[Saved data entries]
++++++
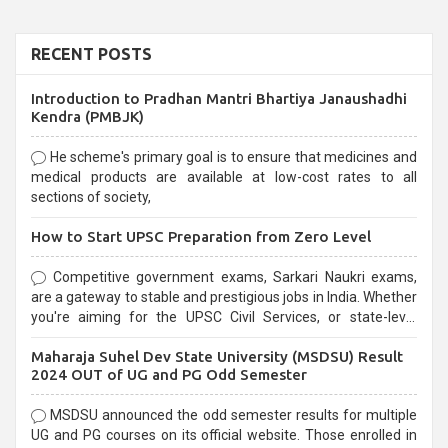
RECENT POSTS
Introduction to Pradhan Mantri Bhartiya Janaushadhi
Kendra (PMBJK)
He scheme's primary goal is to ensure that medicines and
medical products are available at low-cost rates to all
sections of society,
How to Start UPSC Preparation from Zero Level
Competitive government exams, Sarkari Naukri exams,
are a gateway to stable and prestigious jobs in India. Whether
you're aiming for the UPSC Civil Services, or state-level
exams, Government exams are known for their rigorous
Maharaja Suhel Dev State University (MSDSU) Result
selection process and can be overwhelming for aspirants.
2024 OUT of UG and PG Odd Semester
MSDSU announced the odd semester results for multiple
UG and PG courses on its official website. Those enrolled in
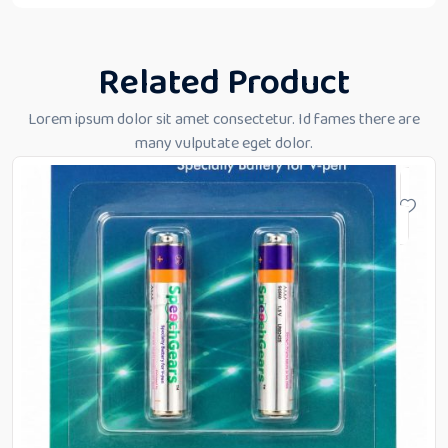
Related Product
Lorem ipsum dolor sit amet consectetur. Id fames there are
many vulputate eget dolor.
++++++
> **Task requirements**
Copy out the data verbatim, excluding the pictures.

> **Finished exercise**
RECENT POSTS
Introduction to Pradhan Mantri Bhartiya Janaushadhi
Kendra (PMBJK)
He scheme's primary goal is to ensure that medicines and
medical products are available at low-cost rates to all
sections of society,
How to Start UPSC Preparation from Zero Level
Competitive government exams, Sarkari Naukri exams,
are a gateway to stable and prestigious jobs in India. Whether
you're aiming for the UPSC Civil Services, or state-level
exams, Government exams are known for their rigorous
Maharaja Suhel Dev State University (MSDSU) Result
selection process and can be overwhelming for aspirants.
2024 OUT of UG and PG Odd Semester
MSDSU announced the odd semester results for multiple
UG and PG courses on its official website. Those enrolled in
Related Product
Lorem ipsum dolor sit amet consectetur. Id fames there are
many vulputate eget dolor.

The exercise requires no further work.